- **Dataset excerpts**:
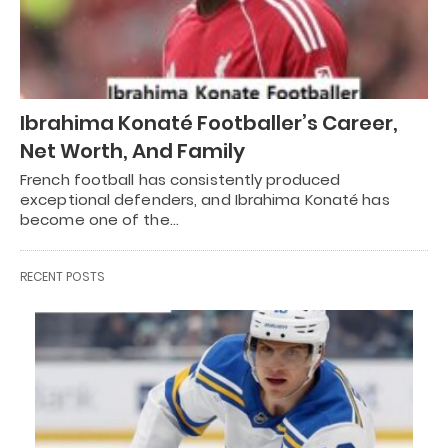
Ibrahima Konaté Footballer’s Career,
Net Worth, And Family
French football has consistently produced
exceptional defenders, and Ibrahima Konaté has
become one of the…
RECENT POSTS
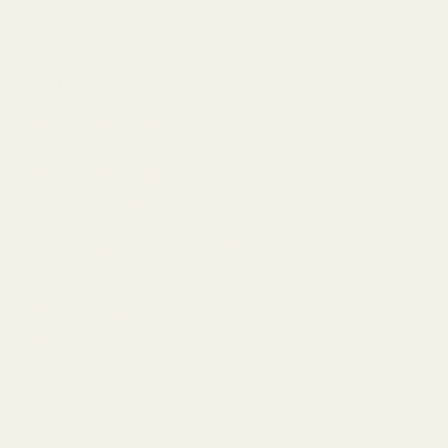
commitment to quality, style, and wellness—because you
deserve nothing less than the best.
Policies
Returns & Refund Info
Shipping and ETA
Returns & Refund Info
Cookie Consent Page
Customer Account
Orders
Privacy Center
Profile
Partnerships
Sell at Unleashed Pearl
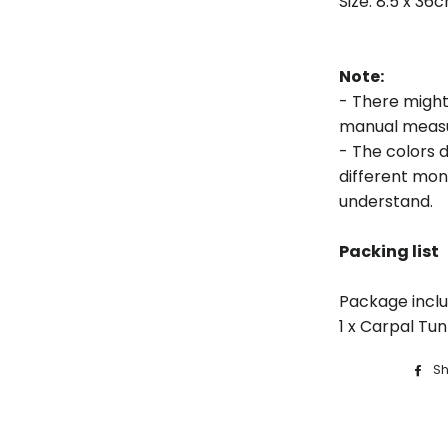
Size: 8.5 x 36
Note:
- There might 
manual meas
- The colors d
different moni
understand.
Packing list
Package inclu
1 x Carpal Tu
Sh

- **Task objective**: Copy out the whole listing exactly. Skip its pictures.

- **Answer to this problem**:
Ibrahima Konaté Footballer’s Career,
Net Worth, And Family
French football has consistently produced
exceptional defenders, and Ibrahima Konaté has
become one of the…
RECENT POSTS
commitment to quality, style, and wellness—because you
deserve nothing less than the best.
Policies
Returns & Refund Info
Shipping and ETA
Returns & Refund Info
Cookie Consent Page
Customer Account
Orders
Privacy Center
Profile
Partnerships
Sell at Unleashed Pearl
Size: 8.5 x 36
Note:
- There might 
manual meas
- The colors d
different moni
understand.
Packing list
Package inclu
1 x Carpal Tu
Sh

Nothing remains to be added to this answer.